Extract: Bred of Heaven - George Borrow's Wild Wales

Extract: Bred of Heaven - George Borrow's Wild Wales

From Jasper Rees's new book on Wales and Welshness

'I never heard before of an Englishman speaking Welsh': portrait of George Borrow by Henry Wyndham Phillips

George Borrow, embarking on the journey which would become the classic Victorian travel book Wild Wales (1862), sped towards the country by train in, he reports, a melancholy frame of mind “till looking from a window I caught sight of a long line of hills, which I guessed to be the Welsh hills, as indeed they proved, which sight causing me to remember that I was bound for Wales, the land of the bard, made me cast all gloomy thoughts aside and glow with all the Welsh enthusiasm with which I glowed when I first started in the direction of Wales.”

Borrow is the only notable author of a travel book about Wales who took the trouble to learn the language. Wherever he went, predominantly in North Wales and always on foot, he performed a sort of informal census, measuring levels of Welsh and English among the people he encountered. The further north and west he went, the more Welsh he found. “Dim saesneg,” passers-by and tradesmen, maids and farmhands would say when he asked them a question. No English. The further south and east, the less Welsh he heard until just beyond Newport the language petered out altogether.

Borrow was a gifted amateur philologist who had learnt Welsh as a young man in Norfolk, to which he added a knowledge of Latin, Greek, Sanskrit, Gaelic, Romany and several more mainstream languages. When Wild Wales was published in 1862, eight years after the travels it describes, reviewers noted his eagerness to parade his linguistic skills. He faithfully recorded all conversations in which it was discovered with amazement that he could speak the language. “I never heard before of an Englishman speaking Welsh,” said a man in Wrexham. “Is the gentleman Welsh?” wondered one man near Llangollen; “he seems to speak Welsh very well.” “It will be a thing to talk of for the rest of my life,” said a carpenter on the road to Bangor. One hostile Welshman, Borrow noted on the road to Llanfair in Anglesey, was “confused at hearing an Englishman speak Welsh, a language which the Welsh in general imagine no Englishman can speak, the tongue of an Englishman as they say being not long enough to pronounce Welsh”. On the way to Llanrhaeadr another woman “had no idea it was possible for any Englishman to speak Welsh half so well”.
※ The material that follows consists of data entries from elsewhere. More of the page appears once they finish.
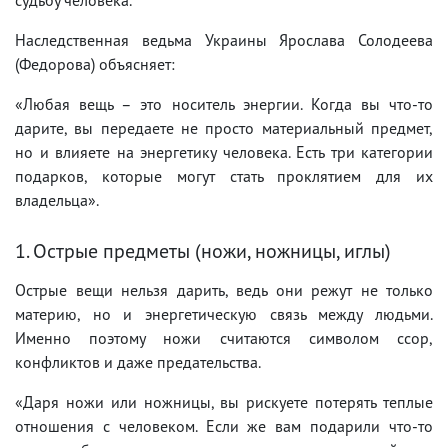
Наследственная ведьма Украины Ярослава Солодеева
(Федорова) объясняет:
«Любая вещь – это носитель энергии. Когда вы что-то
дарите, вы передаете не просто материальный предмет,
но и влияете на энергетику человека. Есть три категории
подарков, которые могут стать проклятием для их
владельца».
1. Острые предметы (ножи, ножницы, иглы)
Острые вещи нельзя дарить, ведь они режут не только
материю, но и энергетическую связь между людьми.
Именно поэтому ножи считаются символом ссор,
конфликтов и даже предательства.
«Даря ножи или ножницы, вы рискуете потерять теплые
отношения с человеком. Если же вам подарили что-то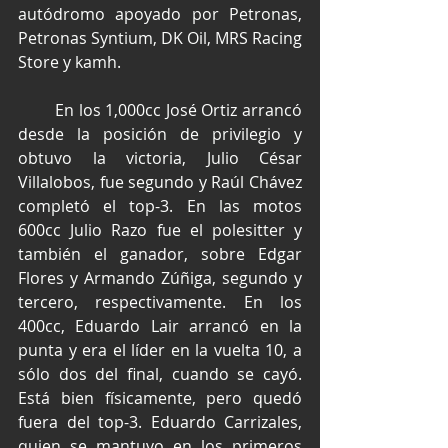
autódromo apoyado por Petronas, 
Petronas Syntium, DK Oil, MRS Racing 
Store y kamh.
        En los 1,000cc José Ortiz arrancó 
desde la posición de privilegio y 
obtuvo la victoria, Julio César 
Villalobos, fue segundo y Raúl Chávez 
completó el top-3. En las motos 
600cc Julio Razo fue el polesitter y 
también el ganador, sobre Edgar 
Flores y Armando Zúñiga, segundo y 
tercero, respectivamente. En los 
400cc, Eduardo Lair arrancó en la 
punta y era el líder en la vuelta 10, a 
sólo dos del final, cuando se cayó. 
Está bien físicamente, pero quedó 
fuera del top-3. Eduardo Carrizales, 
quien se mantuvo en los primeros 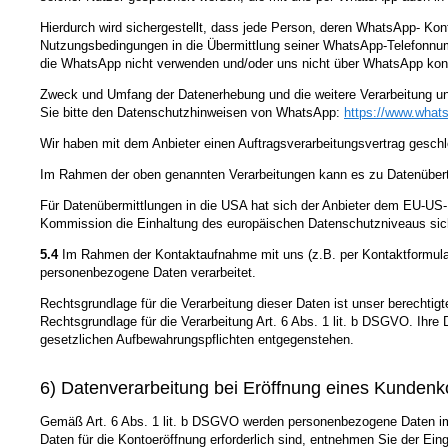
Hierdurch wird sichergestellt, dass jede Person, deren WhatsApp- Ko
Nutzungsbedingungen in die Übermittlung seiner WhatsApp-Telefonnumm
die WhatsApp nicht verwenden und/oder uns nicht über WhatsApp kont
Zweck und Umfang der Datenerhebung und die weitere Verarbeitung u
Sie bitte den Datenschutzhinweisen von WhatsApp:
https://www.what
Wir haben mit dem Anbieter einen Auftragsverarbeitungsvertrag geschl
Im Rahmen der oben genannten Verarbeitungen kann es zu Datenüber
Für Datenübermittlungen in die USA hat sich der Anbieter dem EU-
Kommission die Einhaltung des europäischen Datenschutzniveaus sich
5.4
Im Rahmen der Kontaktaufnahme mit uns (z.B. per Kontaktformular
personenbezogene Daten verarbeitet.
Rechtsgrundlage für die Verarbeitung dieser Daten ist unser berechtigt
Rechtsgrundlage für die Verarbeitung Art. 6 Abs. 1 lit. b DSGVO. Ihr
gesetzlichen Aufbewahrungspflichten entgegenstehen.
6) Datenverarbeitung bei Eröffnung eines Kundenk
Gemäß Art. 6 Abs. 1 lit. b DSGVO werden personenbezogene Daten im j
Daten für die Kontoeröffnung erforderlich sind, entnehmen Sie der E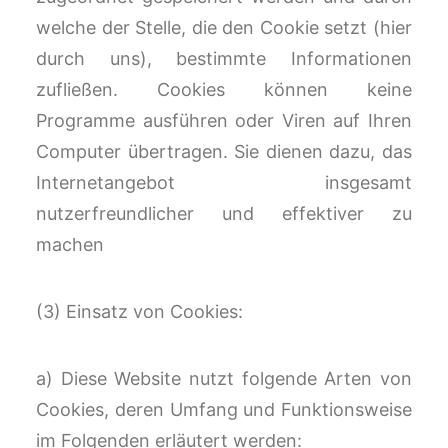
welche der Stelle, die den Cookie setzt (hier
durch uns), bestimmte Informationen
zufließen. Cookies können keine
Programme ausführen oder Viren auf Ihren
Computer übertragen. Sie dienen dazu, das
Internetangebot insgesamt
nutzerfreundlicher und effektiver zu
machen
(3) Einsatz von Cookies:
a) Diese Website nutzt folgende Arten von
Cookies, deren Umfang und Funktionsweise
im Folgenden erläutert werden: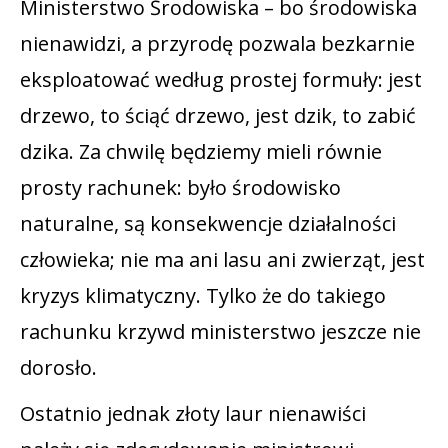
Ministerstwo Środowiska – bo środowiska
nienawidzi, a przyrodę pozwala bezkarnie
eksploatować według prostej formuły: jest
drzewo, to ściąć drzewo, jest dzik, to zabić
dzika. Za chwilę będziemy mieli równie
prosty rachunek: było środowisko
naturalne, są konsekwencje działalności
człowieka; nie ma ani lasu ani zwierząt, jest
kryzys klimatyczny. Tylko że do takiego
rachunku krzywd ministerstwo jeszcze nie
dorosło.
Ostatnio jednak złoty laur nienawiści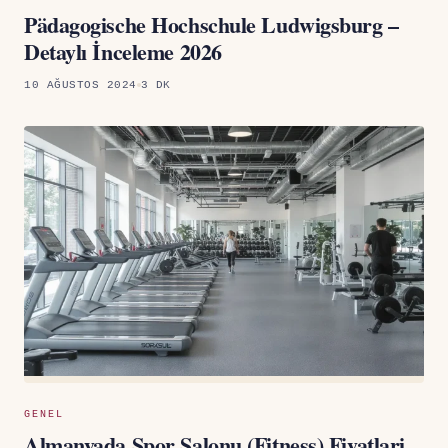
Pädagogische Hochschule Ludwigsburg –
Detaylı İnceleme 2026
10 AĞUSTOS 2024
3 DK
GENEL
Almanyada Spor Salonu (Fitness) Fiyatlari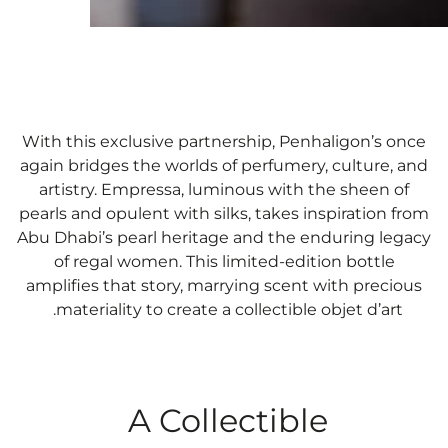
With this exclusive partnership, Penhaligon’s once
again bridges the worlds of perfumery, culture, and
artistry. Empressa, luminous with the sheen of
pearls and opulent with silks, takes inspiration from
Abu Dhabi’s pearl heritage and the enduring legacy
of regal women. This limited-edition bottle
amplifies that story, marrying scent with precious
materiality to create a collectible objet d’art.
A Collectible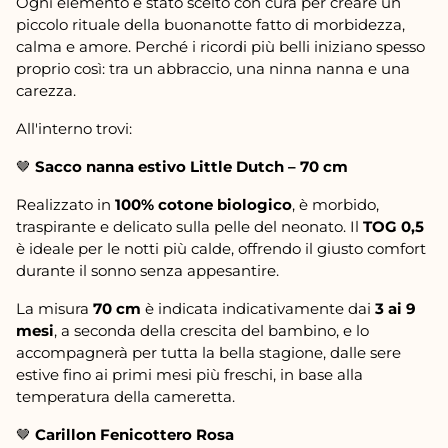
Ogni elemento è stato scelto con cura per creare un
piccolo rituale della buonanotte fatto di morbidezza,
calma e amore. Perché i ricordi più belli iniziano spesso
proprio così: tra un abbraccio, una ninna nanna e una
carezza.
All'interno trovi:
🤎
Sacco nanna estivo Little Dutch – 70 cm
Realizzato in
100% cotone biologico
, è morbido,
traspirante e delicato sulla pelle del neonato. Il
TOG 0,5
è ideale per le notti più calde, offrendo il giusto comfort
durante il sonno senza appesantire.
La misura
70 cm
è indicata indicativamente dai
3 ai 9
mesi
, a seconda della crescita del bambino, e lo
accompagnerà per tutta la bella stagione, dalle sere
estive fino ai primi mesi più freschi, in base alla
temperatura della cameretta.
🤎
Carillon Fenicottero Rosa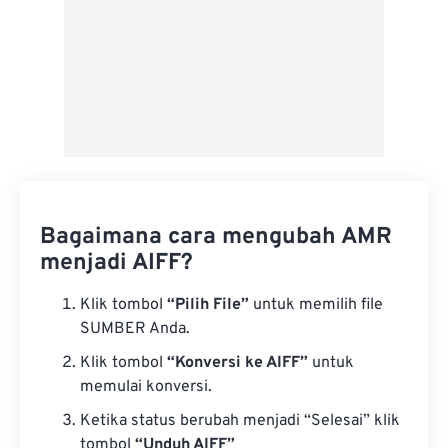
Bagaimana cara mengubah AMR
menjadi AIFF?
Klik tombol
“Pilih File”
untuk memilih file
SUMBER Anda.
Klik tombol
“Konversi ke AIFF”
untuk
memulai konversi.
Ketika status berubah menjadi “Selesai” klik
tombol
“Unduh AIFF”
None knew quite what to make of him. In the north they mistook him for a South Walian. In the south they assumed he was North Walian. He sometimes pretended that he could barely speak Welsh, before gradually revealing the full extent of his fluency. “I have a little broken Cumraeg, at the service of this good company,” he said on sitting down to a beer in Anglesey. “Your Welsh is different from ours,” he was soon being told by an old man, “and of course better, being the Welsh of the grammar.” And no wonder. “How were you able to master its difficulties?” asked a doctor in Snowdonia. “Chiefly by going through Owen Pugh’s version of Paradise Lost twice,” Borrow replied, “with the original by my side.”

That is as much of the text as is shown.